Vingando uma camisa
Edberto Ticianeli – Jornalista
Todo menino que aprontou alguma presepada na vida tem uma história para contar envolvendo bicicleta. Estou incluído nessa relação.
Morador da Ponta Grossa, em Maceió, com 12 anos de idade, o meu sonho era ter uma bicicleta. Como as condições da família não permitiam, a solução era alugar uma eventualmente, quando sobravam uns trocados.
Existiam várias garagens oferecendo este serviço na região, normalmente com bicicletas velhas e com funcionamento precário. Freio era um luxo.
Outra característica dessas garagens era o rígido controle sobre o tempo do aluguel: uma hora era uma hora. Os que falhavam eram excluídos do quadro de locatários e condenados ao degredo dos “sem bicicletas” por um bom tempo.
Por essa inflexibilidade dos proprietários fui reduzindo as minhas opções de acesso às garagens, até que somente restou a do “Chupeta”, lá no Vergel do Lago, nos fundos do Colégio Municipal Rui Palmeira.
“Chupeta” era o terror dos atrasados. Lá o pagamento era adiantado e a camisa do usuário ficava penhorada como garantia. Quem chegasse depois do tempo estabelecido, recebia a camisa “bronzeada” em um latão cheio de óleo queimado.

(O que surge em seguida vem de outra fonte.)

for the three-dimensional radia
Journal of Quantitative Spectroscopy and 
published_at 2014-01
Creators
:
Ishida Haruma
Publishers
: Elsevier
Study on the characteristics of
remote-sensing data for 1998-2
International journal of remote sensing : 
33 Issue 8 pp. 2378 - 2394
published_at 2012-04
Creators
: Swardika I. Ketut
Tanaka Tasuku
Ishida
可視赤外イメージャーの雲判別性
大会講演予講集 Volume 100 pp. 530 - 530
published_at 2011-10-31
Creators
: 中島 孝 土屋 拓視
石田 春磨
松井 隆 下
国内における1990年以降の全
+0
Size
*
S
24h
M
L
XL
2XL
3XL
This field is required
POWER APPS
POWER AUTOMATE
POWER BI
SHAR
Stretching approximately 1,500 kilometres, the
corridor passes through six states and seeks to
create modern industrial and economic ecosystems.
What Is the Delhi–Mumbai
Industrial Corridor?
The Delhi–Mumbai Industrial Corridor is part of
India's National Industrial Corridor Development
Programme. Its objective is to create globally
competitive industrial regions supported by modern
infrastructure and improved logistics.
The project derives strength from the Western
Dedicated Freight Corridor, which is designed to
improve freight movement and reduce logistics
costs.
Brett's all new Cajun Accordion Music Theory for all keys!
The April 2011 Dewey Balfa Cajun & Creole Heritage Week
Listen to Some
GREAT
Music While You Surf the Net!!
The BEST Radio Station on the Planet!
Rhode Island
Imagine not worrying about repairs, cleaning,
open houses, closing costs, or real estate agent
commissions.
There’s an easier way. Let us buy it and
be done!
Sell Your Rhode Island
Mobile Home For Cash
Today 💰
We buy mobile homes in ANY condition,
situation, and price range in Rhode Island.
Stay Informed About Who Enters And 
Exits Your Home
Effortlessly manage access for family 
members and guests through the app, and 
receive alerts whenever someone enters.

Durante algum tempo consegui cumprir o horário, mas sempre tem o dia em que você perde a hora. Naquele sábado, corri o que pude para cumprir o acertado, mas ao entregar a bicicleta, calmamente o “Chupeta” me informou da punição:
— Menino, pegue a sua camisa dentro daquele balde ali.
Saí de lá com tanta raiva que quando cheguei em casa a vingança já estava arquitetada. Combinei com alguns amigos os detalhes e no sábado seguinte eles foram até o “Chupeta” e locaram quatro bicicletas, pagas por mim. Deixaram camisas velhas, previamente escolhidas para terem um triste fim.
Aguardei escondido na esquina do Colégio Municipal. De posse das bicicletas, seguimos pela Av. Monte Castelo em direção à “Pista”, um píer de concreto que abastecia hidroaviões militares nos anos 40, na época da guerra, quando a Lagoa Mundaú era o nosso hidroporto.
Nos sábados à tarde, “Pista” se transformava numa passarela para os ciclistas da região. Desfilavam por lá bicicletas ornamentadas e se exibiam os malabaristas das duas rodas. A construção permitia isso, já que avançava lagoa adentro. Conseguir se equilibrar sobre as suas muretas laterais era o maior desafio do local. A “Pista” terminava num declive suave, mergulhando na Mundaú.
Chegamos nessa festa com as nossas bicicletas alugadas — uma vergonha para os padrões do local — e fizemos o reconhecimento da área rapidamente. Depois disso nos postamos alinhados e arrancamos em velozmente em direção à lagoa. Para surpresa de todos, mergulhamos, levando junto as bicicletas.
Saímos da Mundaú calmamente, deixando lá, para sempre, as bicicletas do “Chupeta”. Minha camisa estava vingada.